Search the records below for the string "sâni" and copy each line where it turns up.
[Opening Data supplied section]
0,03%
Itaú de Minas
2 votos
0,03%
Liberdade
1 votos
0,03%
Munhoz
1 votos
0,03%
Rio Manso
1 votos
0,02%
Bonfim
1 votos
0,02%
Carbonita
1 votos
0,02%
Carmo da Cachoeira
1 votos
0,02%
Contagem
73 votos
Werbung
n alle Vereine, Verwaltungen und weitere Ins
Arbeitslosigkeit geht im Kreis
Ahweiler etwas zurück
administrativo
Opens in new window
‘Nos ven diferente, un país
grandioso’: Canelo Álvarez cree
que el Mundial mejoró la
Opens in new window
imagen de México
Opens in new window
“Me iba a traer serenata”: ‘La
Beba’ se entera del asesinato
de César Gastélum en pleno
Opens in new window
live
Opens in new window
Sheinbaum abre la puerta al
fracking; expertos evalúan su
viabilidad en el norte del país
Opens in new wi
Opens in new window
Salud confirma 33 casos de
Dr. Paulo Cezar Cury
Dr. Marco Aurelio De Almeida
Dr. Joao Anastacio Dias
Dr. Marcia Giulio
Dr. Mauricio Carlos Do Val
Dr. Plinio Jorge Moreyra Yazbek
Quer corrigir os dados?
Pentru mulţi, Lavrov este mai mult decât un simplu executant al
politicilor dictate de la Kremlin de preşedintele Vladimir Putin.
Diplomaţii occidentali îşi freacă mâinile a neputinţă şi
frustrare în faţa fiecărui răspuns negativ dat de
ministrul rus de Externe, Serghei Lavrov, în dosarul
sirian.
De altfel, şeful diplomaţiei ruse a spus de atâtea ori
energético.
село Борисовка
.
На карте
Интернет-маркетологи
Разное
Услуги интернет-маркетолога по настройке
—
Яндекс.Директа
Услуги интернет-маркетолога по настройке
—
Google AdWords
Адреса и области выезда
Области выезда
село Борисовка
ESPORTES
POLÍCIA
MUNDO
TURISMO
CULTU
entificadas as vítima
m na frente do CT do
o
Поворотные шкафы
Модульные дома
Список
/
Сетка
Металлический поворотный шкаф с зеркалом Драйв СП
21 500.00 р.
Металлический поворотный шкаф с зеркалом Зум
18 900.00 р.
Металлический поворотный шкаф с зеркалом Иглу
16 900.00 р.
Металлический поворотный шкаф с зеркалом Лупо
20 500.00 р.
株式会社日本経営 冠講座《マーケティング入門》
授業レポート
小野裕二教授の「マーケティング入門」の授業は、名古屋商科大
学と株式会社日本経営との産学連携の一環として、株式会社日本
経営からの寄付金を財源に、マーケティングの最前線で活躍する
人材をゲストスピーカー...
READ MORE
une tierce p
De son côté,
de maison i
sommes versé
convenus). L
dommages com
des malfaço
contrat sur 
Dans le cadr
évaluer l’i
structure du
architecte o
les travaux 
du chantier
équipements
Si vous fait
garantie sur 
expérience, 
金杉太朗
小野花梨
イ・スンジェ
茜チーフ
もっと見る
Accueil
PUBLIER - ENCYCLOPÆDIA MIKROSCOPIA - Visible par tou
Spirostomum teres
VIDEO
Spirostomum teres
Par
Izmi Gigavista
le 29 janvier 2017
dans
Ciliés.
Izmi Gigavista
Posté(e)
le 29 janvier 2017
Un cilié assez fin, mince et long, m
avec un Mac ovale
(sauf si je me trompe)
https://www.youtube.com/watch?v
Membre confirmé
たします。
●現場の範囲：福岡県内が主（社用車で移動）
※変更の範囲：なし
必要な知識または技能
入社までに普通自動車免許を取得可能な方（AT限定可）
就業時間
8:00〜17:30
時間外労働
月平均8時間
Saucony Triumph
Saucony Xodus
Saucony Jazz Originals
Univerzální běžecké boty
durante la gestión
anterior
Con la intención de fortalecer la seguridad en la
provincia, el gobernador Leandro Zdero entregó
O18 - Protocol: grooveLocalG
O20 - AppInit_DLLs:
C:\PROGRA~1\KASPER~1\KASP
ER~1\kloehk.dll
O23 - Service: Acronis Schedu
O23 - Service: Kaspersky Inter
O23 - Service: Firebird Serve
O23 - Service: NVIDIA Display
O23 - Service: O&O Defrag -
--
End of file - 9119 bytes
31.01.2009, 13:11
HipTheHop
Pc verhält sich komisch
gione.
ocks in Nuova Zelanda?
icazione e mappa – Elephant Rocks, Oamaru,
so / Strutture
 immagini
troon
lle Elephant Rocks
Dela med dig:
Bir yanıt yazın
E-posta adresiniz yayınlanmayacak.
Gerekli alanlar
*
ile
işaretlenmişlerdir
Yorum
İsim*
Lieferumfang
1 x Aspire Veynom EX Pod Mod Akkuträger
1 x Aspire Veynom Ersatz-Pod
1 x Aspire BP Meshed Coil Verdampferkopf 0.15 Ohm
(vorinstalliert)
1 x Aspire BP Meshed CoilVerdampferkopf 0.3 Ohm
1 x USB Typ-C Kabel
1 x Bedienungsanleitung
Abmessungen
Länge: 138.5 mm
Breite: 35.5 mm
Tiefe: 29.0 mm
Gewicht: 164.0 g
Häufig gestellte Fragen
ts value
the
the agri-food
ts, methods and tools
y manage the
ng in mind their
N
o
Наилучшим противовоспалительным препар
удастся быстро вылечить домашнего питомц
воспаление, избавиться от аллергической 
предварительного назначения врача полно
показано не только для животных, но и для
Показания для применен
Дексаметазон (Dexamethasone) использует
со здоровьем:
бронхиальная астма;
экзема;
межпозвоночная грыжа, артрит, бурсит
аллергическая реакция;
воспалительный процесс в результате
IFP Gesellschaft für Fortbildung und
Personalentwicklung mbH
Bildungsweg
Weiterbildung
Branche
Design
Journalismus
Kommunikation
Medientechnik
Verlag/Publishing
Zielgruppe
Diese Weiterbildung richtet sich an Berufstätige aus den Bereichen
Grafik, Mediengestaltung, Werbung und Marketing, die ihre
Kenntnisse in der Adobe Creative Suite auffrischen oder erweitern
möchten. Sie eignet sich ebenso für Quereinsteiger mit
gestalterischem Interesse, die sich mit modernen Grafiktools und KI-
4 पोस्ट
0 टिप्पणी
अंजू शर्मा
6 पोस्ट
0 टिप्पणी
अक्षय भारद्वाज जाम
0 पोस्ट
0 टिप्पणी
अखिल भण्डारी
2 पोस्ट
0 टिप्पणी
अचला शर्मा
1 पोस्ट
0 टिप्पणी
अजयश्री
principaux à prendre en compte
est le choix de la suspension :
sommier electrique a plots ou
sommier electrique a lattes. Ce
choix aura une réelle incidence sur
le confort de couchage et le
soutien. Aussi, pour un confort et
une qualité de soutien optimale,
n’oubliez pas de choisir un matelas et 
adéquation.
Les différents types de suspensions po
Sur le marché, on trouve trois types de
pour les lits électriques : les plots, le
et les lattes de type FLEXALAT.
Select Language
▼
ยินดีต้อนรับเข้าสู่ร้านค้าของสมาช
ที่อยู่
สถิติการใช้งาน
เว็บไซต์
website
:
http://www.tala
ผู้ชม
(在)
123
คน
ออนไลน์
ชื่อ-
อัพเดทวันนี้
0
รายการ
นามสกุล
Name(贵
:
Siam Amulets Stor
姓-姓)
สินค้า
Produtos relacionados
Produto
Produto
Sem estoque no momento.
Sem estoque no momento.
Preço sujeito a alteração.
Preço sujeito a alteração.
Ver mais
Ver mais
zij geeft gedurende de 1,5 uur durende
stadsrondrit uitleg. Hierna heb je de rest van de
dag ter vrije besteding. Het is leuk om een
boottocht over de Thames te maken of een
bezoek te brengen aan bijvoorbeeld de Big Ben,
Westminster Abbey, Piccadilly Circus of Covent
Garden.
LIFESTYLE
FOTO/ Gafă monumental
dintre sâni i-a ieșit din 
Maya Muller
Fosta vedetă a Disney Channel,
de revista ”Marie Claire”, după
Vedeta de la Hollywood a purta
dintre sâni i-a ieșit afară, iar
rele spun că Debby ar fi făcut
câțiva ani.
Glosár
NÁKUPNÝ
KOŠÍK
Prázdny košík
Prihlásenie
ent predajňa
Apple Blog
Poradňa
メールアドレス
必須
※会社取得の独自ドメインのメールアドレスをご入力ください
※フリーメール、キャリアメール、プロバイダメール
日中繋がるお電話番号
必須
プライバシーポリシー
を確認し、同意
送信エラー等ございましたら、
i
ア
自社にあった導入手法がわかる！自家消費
[Closing Data supplied section]
• **Answer box**
dintre sâni i-a ieșit din 
dintre sâni i-a ieșit afară, iar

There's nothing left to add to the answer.